WORK INSTRUCTION
Gather each line of the records where "toss" appears.

----- MATERIAL TO PROCESS

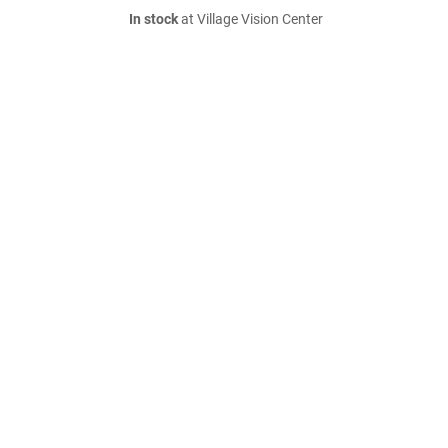
In stock
at Village Vision Center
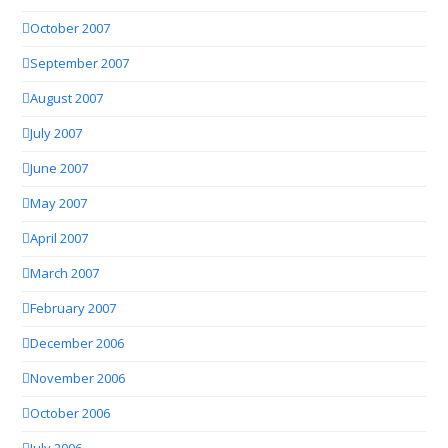
October 2007
September 2007
August 2007
July 2007
June 2007
May 2007
April 2007
March 2007
February 2007
December 2006
November 2006
October 2006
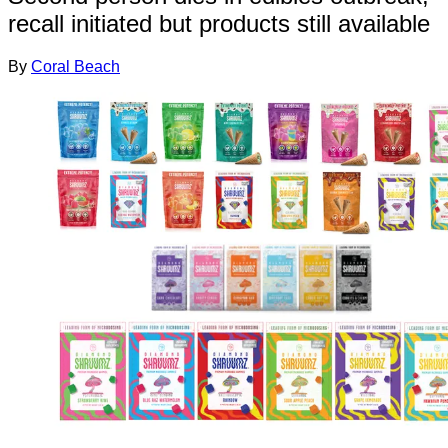
recall initiated but products still available
By
Coral Beach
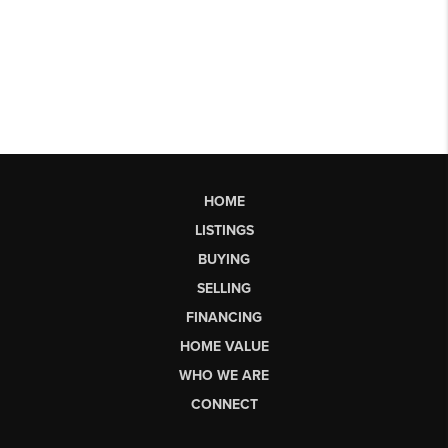
HOME
LISTINGS
BUYING
SELLING
FINANCING
HOME VALUE
WHO WE ARE
CONNECT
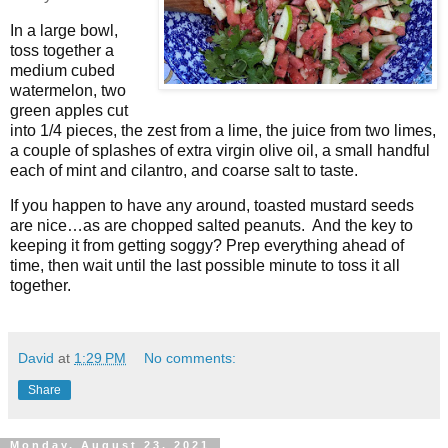
In a large bowl,
toss together a
medium cubed
watermelon, two
green apples cut
into 1/4 pieces, the zest from a lime, the juice from two limes,
a couple of splashes of extra virgin olive oil, a small handful
each of mint and cilantro, and coarse salt to taste.
If you happen to have any around, toasted mustard seeds
are nice…as are chopped salted peanuts.
And the key to
keeping it from getting soggy? Prep everything ahead of
time, then wait until the last possible minute to toss it all
together.
David
at
1:29 PM
No comments:
Share
Monday, August 23, 2021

----------

ANSWER TO THE EXERCISE
toss together a
time, then wait until the last possible minute to toss it all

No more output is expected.